Unterstützt wird das FZI von der Gesellschaft für Informatik e.V. (GI). Prof. Dr.-Ing. Peter Liggesmeyer, Präsident der GI: „Smart Data-Technologien gehört einerseits die Zukunft. Andererseits sind sie für die Informatik gleichzeitig eine der größten Herausforderungen. Dabei ist Smart Data kein Selbstzweck, sondern Voraussetzung zur Lösung weitergehender gesellschaftlicher und wirtschaftlicher Fragestellungen, wie ein modernes Energie-Management unserer Stromnetze, die Implementierung neuartiger Mobilitätslösungen, die Einführung von Industrie 4.0 oder die Schaffung eines leistungsstarken und kosteneffizienten Gesundheitswesens.“ Die Aufgabe der GI innerhalb der Begleitforschung ist in erster Linie die Vernetzung der relevanten Akteure in diesem Feld. Beim Wissenschafts- und Ergebnistransfer wird die „Smart Data“-Begleitforschung von LoeschHundLiepold Kommunikation GmbH unterstützt.

Zum Auftakt des Programms veranstaltetete das Bundesministerium für Wirtschaft und Energie (BMWi) am 22. April 2015 gemeinsam mit der Europäischen Kommission in Berlin die Konferenz "Smart Data  - Deutschland und Europa auf dem Weg zu einer digitalen Datenökonomie". Der Kongress wird live im Internet übertragen unter http://www.bmwi.de/DE/Mediathek/videos,did=701286.html.

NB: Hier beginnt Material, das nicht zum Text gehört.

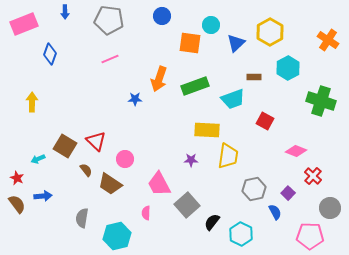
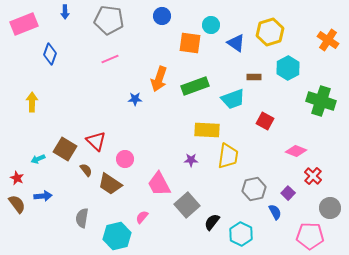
yellow hexagon at (270, 32): rotated 12 degrees clockwise
blue triangle at (236, 43): rotated 42 degrees counterclockwise
brown square at (65, 146): moved 3 px down
pink semicircle at (146, 213): moved 4 px left, 4 px down; rotated 40 degrees clockwise
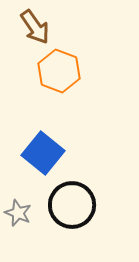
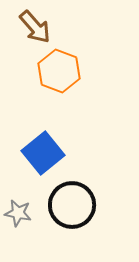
brown arrow: rotated 6 degrees counterclockwise
blue square: rotated 12 degrees clockwise
gray star: rotated 12 degrees counterclockwise
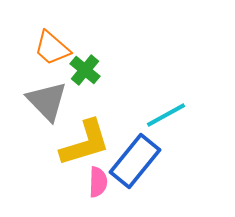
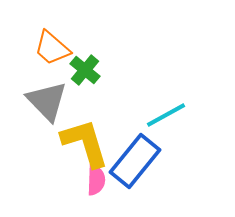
yellow L-shape: rotated 90 degrees counterclockwise
pink semicircle: moved 2 px left, 2 px up
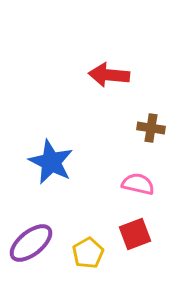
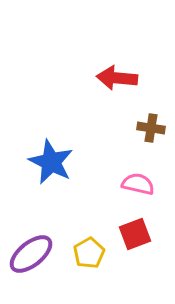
red arrow: moved 8 px right, 3 px down
purple ellipse: moved 11 px down
yellow pentagon: moved 1 px right
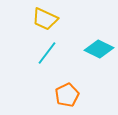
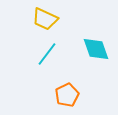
cyan diamond: moved 3 px left; rotated 44 degrees clockwise
cyan line: moved 1 px down
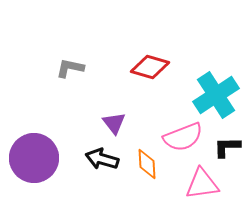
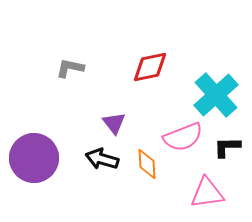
red diamond: rotated 27 degrees counterclockwise
cyan cross: rotated 9 degrees counterclockwise
pink triangle: moved 5 px right, 9 px down
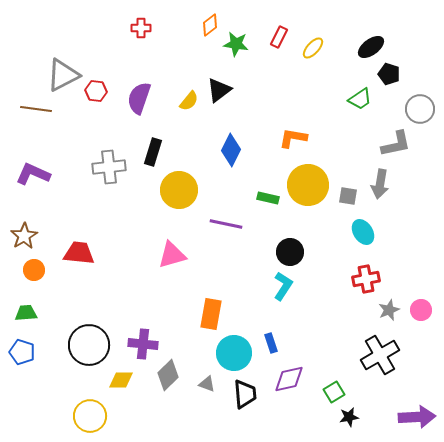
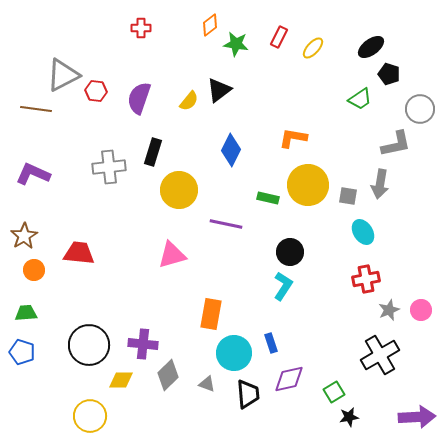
black trapezoid at (245, 394): moved 3 px right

Über das FZI Forschungszentrum Informatik
Das FZI Forschungszentrum Informatik am Karlsruher Institut für Technologie ist eine gemeinnützige Einrichtung für Informatik-Anwendungsforschung und Technologietransfer. Es bringt die neuesten wissenschaftlichen Erkenntnisse der Informationstechnologie in Unternehmen und öffentliche Einrichtungen und qualifiziert junge Menschen für eine akademische und wirtschaftliche Karriere oder den Sprung in die Selbstständigkeit. Geführt von Professoren verschiedener Fakultäten entwickeln die Forschungsgruppen am FZI interdisziplinär für ihre Auftraggeber Konzepte, Software-, Hardware- und Systemlösungen und setzen die gefundenen Lösungen prototypisch um. Mit dem FZI House of Living Labs steht eine einzigartige Forschungsumgebung für die Anwendungsforschung bereit. Alle Bereiche des FZI sind nach DIN EN ISO 9001:2008 zertifiziert. Hauptsitz ist Karlsruhe. Das FZI ist mit einer Außenstelle in Berlin vertreten.

Über die Gesellschaft für Informatik e.V.(GI)Die Gesellschaft für Informatik e.V. (GI) ist eine gemeinnützige Fachgesellschaft zur Förderung der Informatik in all ihren Aspekten und Belangen. Gegründet im Jahr 1969 ist die GI mit ihren heute rund 20.000 Mitgliedern die größte Vertretung von Informatikerinnen und Informatikern im deutschsprachigen Raum. Die Mitglieder der GI kommen aus Wissenschaft, Wirtschaft, öffentlicher Verwaltung, Lehre und Forschung.